Öncelikle bir Kombu mantarınız olması gerekiyor. (Yapan arkadaşınızdan almak veya internetten sipariş vermek mümkün) Şekerli çayın en az 2 litrelik bir cam kavanoza yapılması iyi olur. Litre başına, bir çorba kaşığı siyah ya da yeşil çay koyularak 15 dk. demlenir. Demlenmiş çaya 1/4 bardak şeker eklenerek metal olmayan bir kaşıkla karıştırılır. Şekerli çay oda sıcaklığına geldikten sonra (eğer iki litre yapılıyorsa 1 litre sıcak su üzerine 1 litre soğuk su koyularak da bu sağlanabilir)

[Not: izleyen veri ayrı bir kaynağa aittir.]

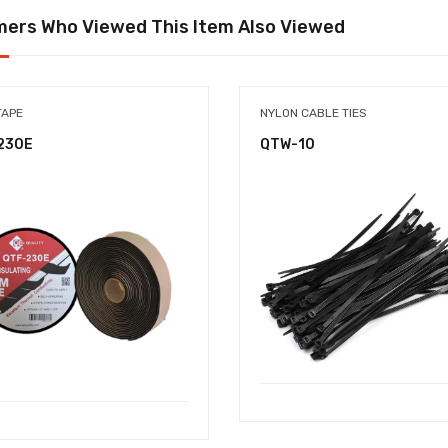
ers Who Viewed This Item Also Viewed
TAPE
NYLON CABLE TIES
230E
QTW-10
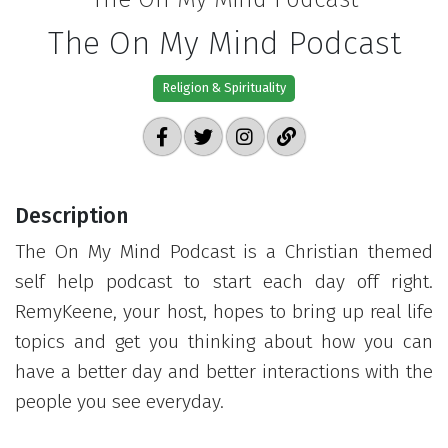
The On My Mind Podcast
Religion & Spirituality
Description
The On My Mind Podcast is a Christian themed
self help podcast to start each day off right.
RemyKeene, your host, hopes to bring up real life
topics and get you thinking about how you can
have a better day and better interactions with the
people you see everyday.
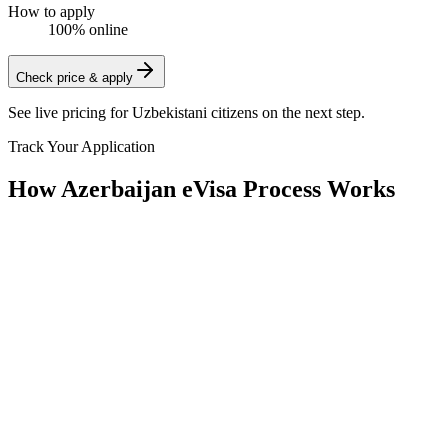
How to apply
100% online
Check price & apply
See live pricing for
Uzbekistani citizens
on the next step.
Track Your Application
How Azerbaijan eVisa Process Works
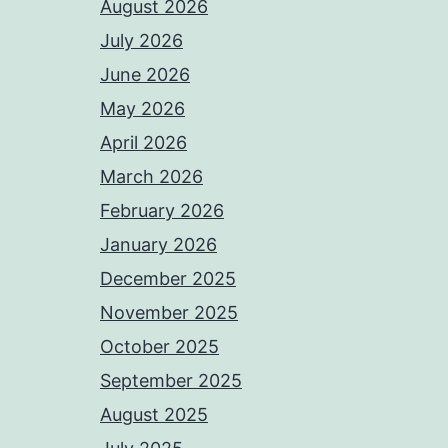
August 2026
July 2026
June 2026
May 2026
April 2026
March 2026
February 2026
January 2026
December 2025
November 2025
October 2025
September 2025
August 2025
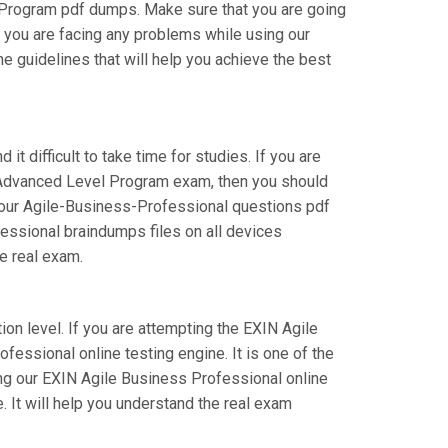
 Program pdf dumps. Make sure that you are going
f you are facing any problems while using our
e guidelines that will help you achieve the best
t difficult to take time for studies. If you are
N Advanced Level Program exam, then you should
of our Agile-Business-Professional questions pdf
fessional braindumps files on all devices
he real exam.
ion level. If you are attempting the EXIN Agile
essional online testing engine. It is one of the
ng our EXIN Agile Business Professional online
 It will help you understand the real exam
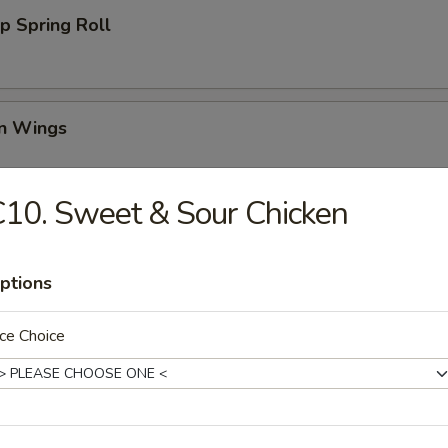
p Spring Roll
en Wings
95
10. Sweet & Sour Chicken
00
00
ptions
Wing (6)
ce Choice
i Chicken (4)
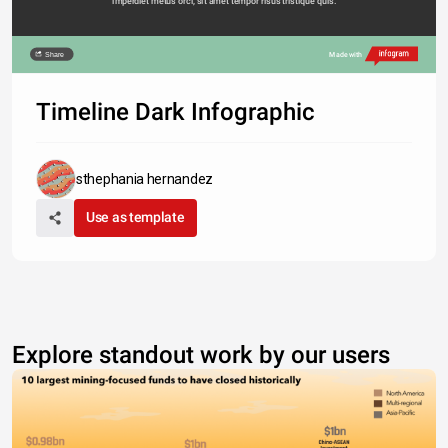
imperdiet metus orci, sit amet tempor risus tristique quis. 
Share
Made with
Timeline Dark Infographic
sthephania hernandez
Use as template
Explore standout work by our users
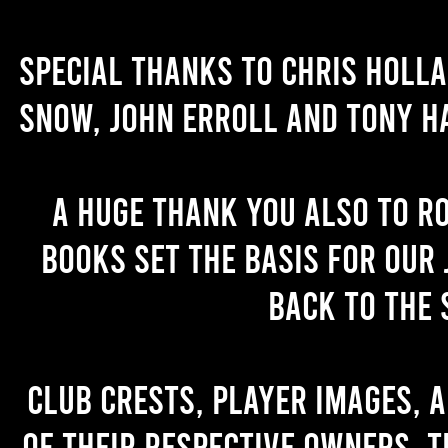
Special thanks to Chris Holl
Snow, John Erroll and Tony H
A huge thank you also to R
books set the basis for our 
back to the 
Club crests, player images, 
of their respective owners. T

Mantar ve daha önceki çaydan ayırılmış olan bir miktar kombu çayı eklenir. Cam kavanozun ağzı ince bir tülbentle kapatılarak karanlık, oda sıcaklığında ve mantarın oluşum süreci içinde hareket ettirilmeyeceği bir yere kaldırılır. Dikkat edilmesi gerekenler, kullanılan malzemelerin temiz olması, cam bir saklama kabının içinde saklanması,metal hiçbir malzemenin kullanılmaması ve mantarın bırakılacağı şekerli çay sıcaklığının ılık olmasıdır. Ortam sıcaklığına göre 8-15 gün bekletilir. Bu esnada mantar ürer ve içinde bulunduğu kabın şeklini alarak önce ince bir zar halinde çayın bütün yüzeyine yayılır ve daha sonra kalınlaşır. Bundan sonra mantarlar alınarak yıkanır ve yeni bir içecek yapmak üzere bir miktar sıvı ile birlikte ayrılır. Geriye kalan içecek tülbentle süzülerek cam şişeye konulur ve buzdolabında saklanır.
Farklı yaklaşımlar olsa da başlangıçta üç öğün her yemekten 20 dk. önce yarım çay bardağı içilmesi önerilmektedir. Zaman içerisinde bu ölçü bir su bardağına çıkarılabilir ancak aşırı tüketimde bazı olumsuz etkilerin olduğu bildirilmiştir.